In one scene, Lyta mediates a business transaction and then is belligerently confronted by the businessman whose dishonesty she exposed. “Someday I’m going to find the guy who thought up the idea of renting telepaths to businessmen, and I’m going to kill him,” the man says to Lyta. Here the analogies are clear – the institutional telepath of Babylon 5‘s future is treated like property, playing a mechanical role on the sidelines of business proceedings while not being consulted on her ideas or opinions. The telepath is special in an uncomfortable alien way, expected to be aloof and to quietly serve her purpose. Today, the imagery of the heavyset old man in a suit angrily confronting the young professional woman evokes the headlines about powerful, institutionally entrenched men abusing women who have no recourse in the system for justice.
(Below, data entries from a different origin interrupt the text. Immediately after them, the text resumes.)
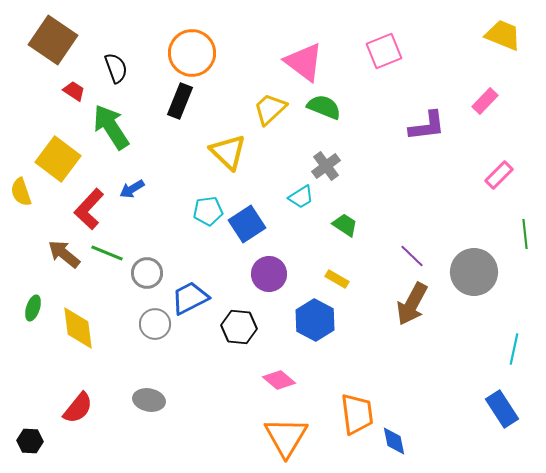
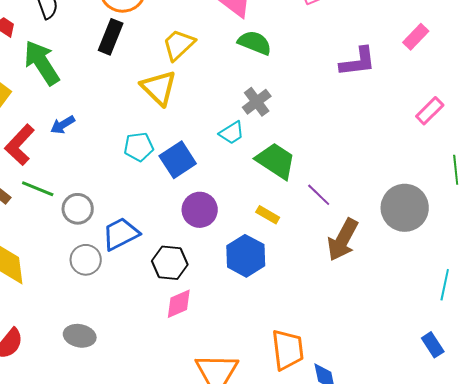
yellow trapezoid: (270, 109) -> (179, 45), moved
green trapezoid: (345, 225) -> (276, 161), size x1.6
purple line: (412, 256) -> (319, 195), moved
pink diamond: (279, 380) -> (179, 304), moved, turned -64
blue rectangle: (502, 409) -> (433, 345), size x0.7

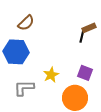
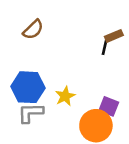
blue hexagon: (16, 52) -> (28, 87), moved
purple square: (85, 73) -> (109, 106), moved

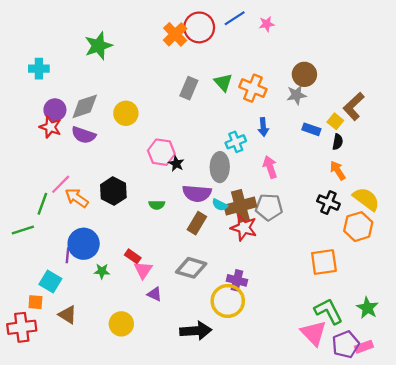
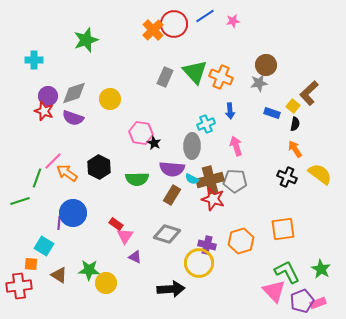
green triangle: (223, 82) -> (195, 72), size x1.5
green semicircle: (157, 205) -> (137, 179), size x1.6
orange hexagon: (358, 227) -> (241, 241), moved
green star: (102, 271) -> (89, 270), moved, size x1.5

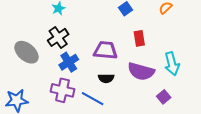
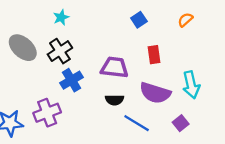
gray ellipse: (27, 52) -> (23, 48), moved
purple cross: (62, 90) -> (47, 113), moved, turned -35
blue line: (93, 99) -> (137, 123), moved

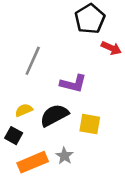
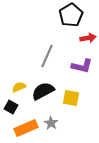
red arrow: (111, 48) -> (88, 38), turned -35
gray line: (33, 61) -> (47, 56), moved
purple L-shape: (73, 84) -> (82, 66), moved

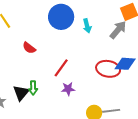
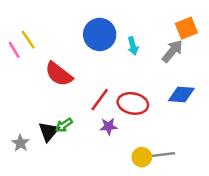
red semicircle: (29, 48) -> (59, 74), size x1.6
red ellipse: (108, 69) -> (133, 103), moved
green arrow: (33, 88) -> (64, 125), turned 56

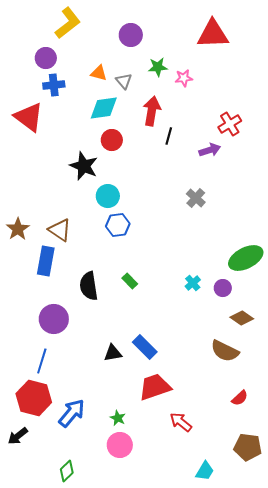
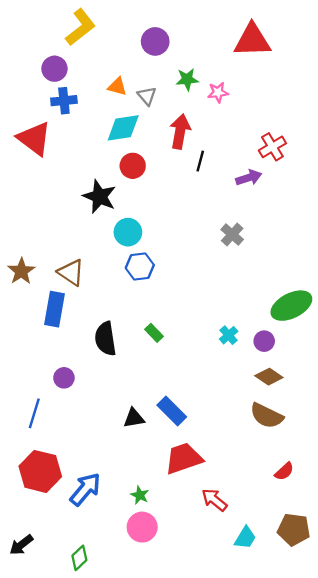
brown diamond: (242, 318) -> (269, 377), moved
purple circle: (54, 319) -> (64, 378), size x0.6
blue line: (42, 361) -> (34, 413), moved
black arrow: (18, 436) -> (21, 545), moved
cyan trapezoid: (205, 471) -> (245, 538), moved

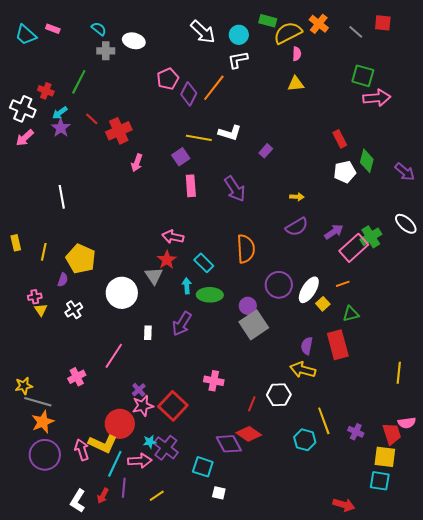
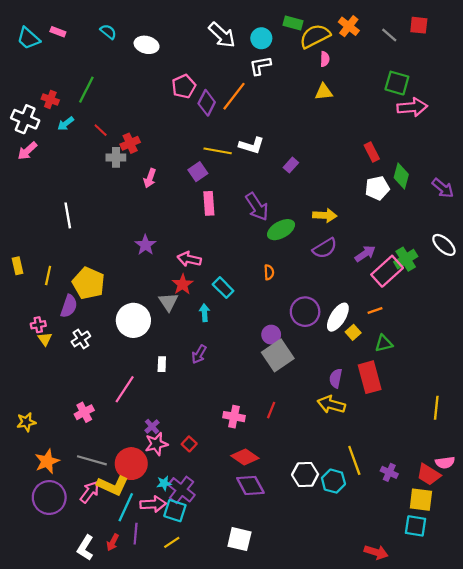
gray cross: (106, 51) -> (116, 157), moved
purple star: (61, 128) -> (145, 245), moved
red cross: (119, 131) -> (130, 143), size x0.7
yellow arrow: (297, 197) -> (325, 215), size x1.5
orange semicircle: (246, 249) -> (269, 272), size x0.5
purple semicircle: (63, 280) -> (69, 306), size x1.5
green ellipse: (210, 295) -> (281, 230), moved, turned -30
purple arrow: (182, 324) -> (199, 354), size x0.7
white hexagon: (279, 395) -> (305, 475), moved
gray line: (38, 402) -> (92, 460), moved
red line: (252, 404) -> (271, 410), moved
red square: (173, 406) -> (189, 444), size x0.5
red diamond: (249, 434) -> (245, 457), moved
red trapezoid: (392, 434) -> (429, 475), turned 140
pink arrow: (82, 450) -> (90, 492), turned 55
cyan square: (203, 467) -> (175, 511), moved
white square: (219, 493) -> (239, 539), size x1.6

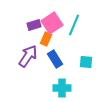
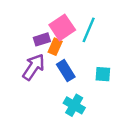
purple rectangle: (34, 25) -> (42, 39), moved
cyan cross: (62, 88) -> (74, 105), turned 30

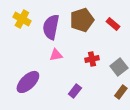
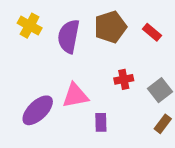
pink triangle: (56, 55) -> (75, 96), moved, size x1.5
purple rectangle: (75, 91) -> (101, 122), turned -40

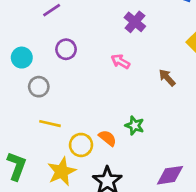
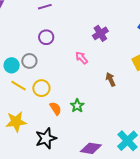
cyan circle: (22, 58) -> (12, 65), moved
gray circle: (39, 87) -> (29, 61), moved
yellow circle: (81, 145) -> (41, 88), moved

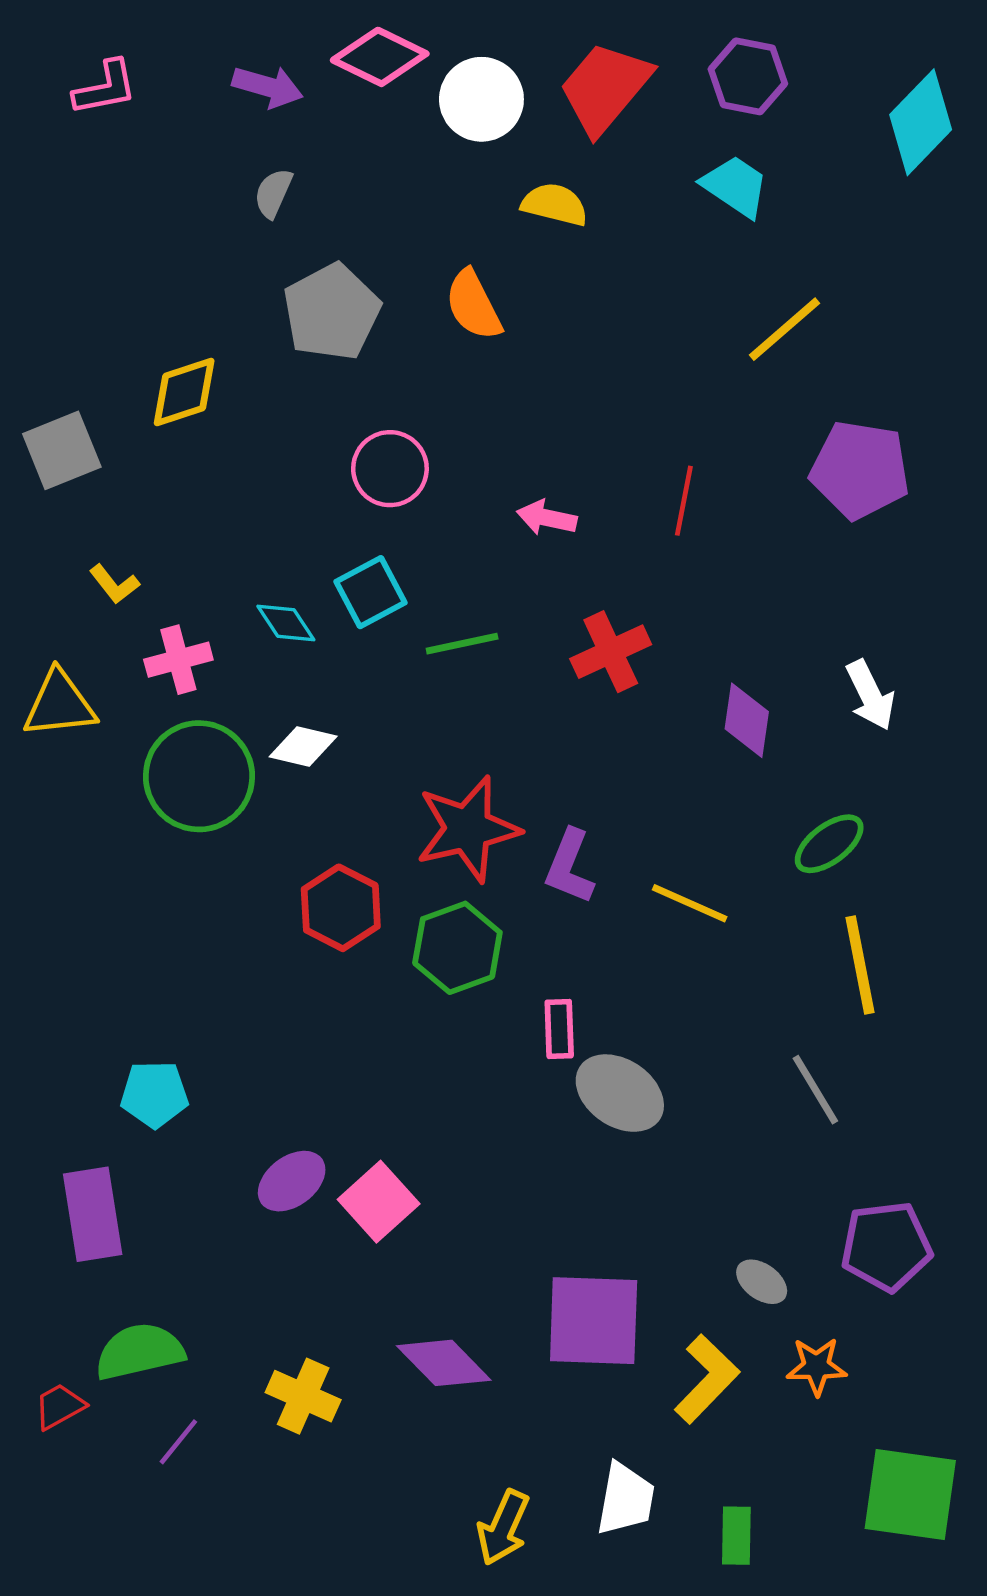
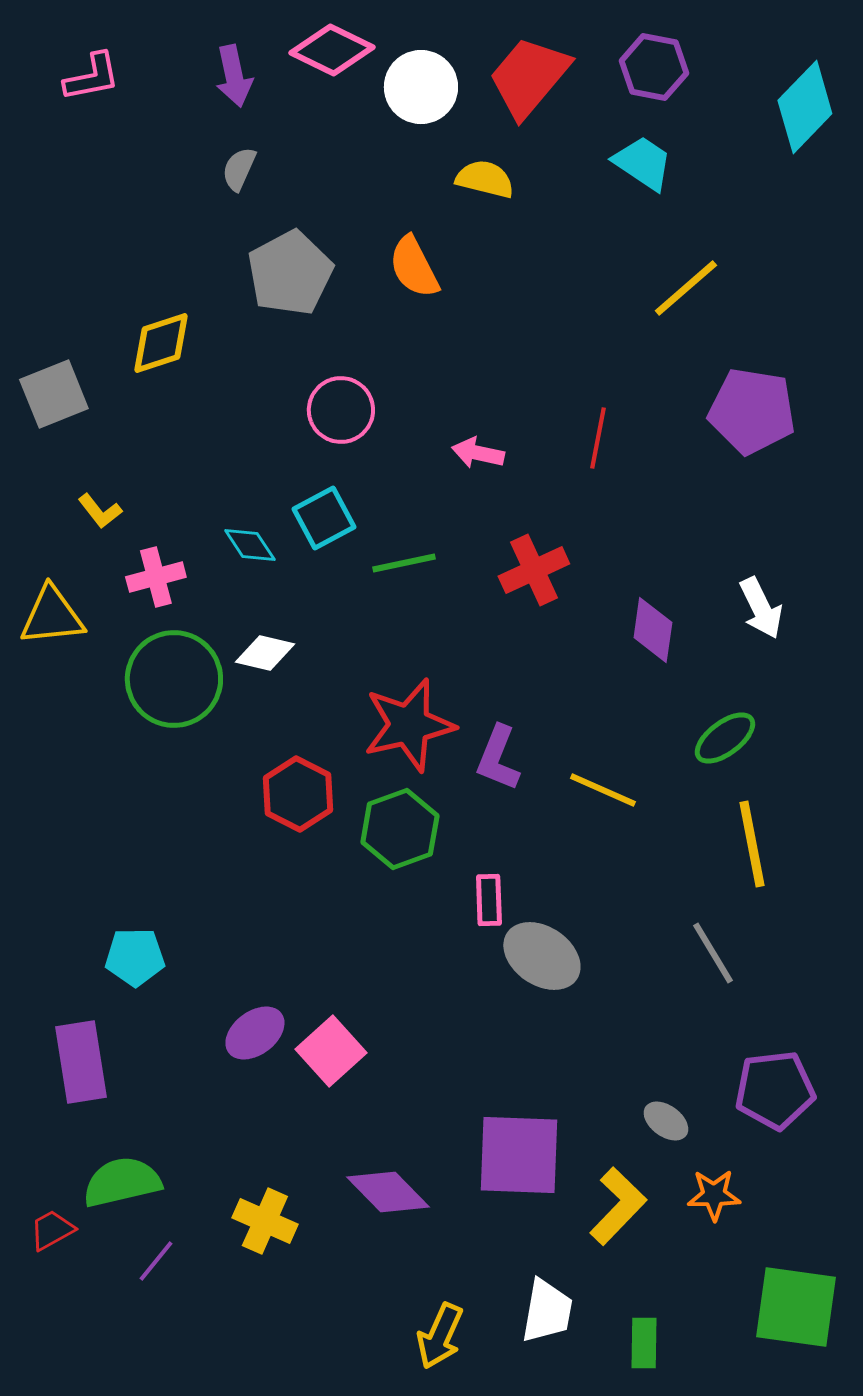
purple arrow: (268, 87) -> (234, 76), turned 62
The analogy is almost explicitly extended to encompass sexual harassment when the very next sequence – taking place immediately after her meeting with the businessmen – shows Lyta being sexually propositioned by the Narn ambassador G’Kar. The nastiness of G’Kar’s supposed alien naivete might seem like part of the analogy, but really it feels like little more than a cheap laugh at Lyta’s discomfort. The Gathering gets more interpretive mileage out of the drama of conflicting duties, which the contemporary political themes makes easily accessible for application.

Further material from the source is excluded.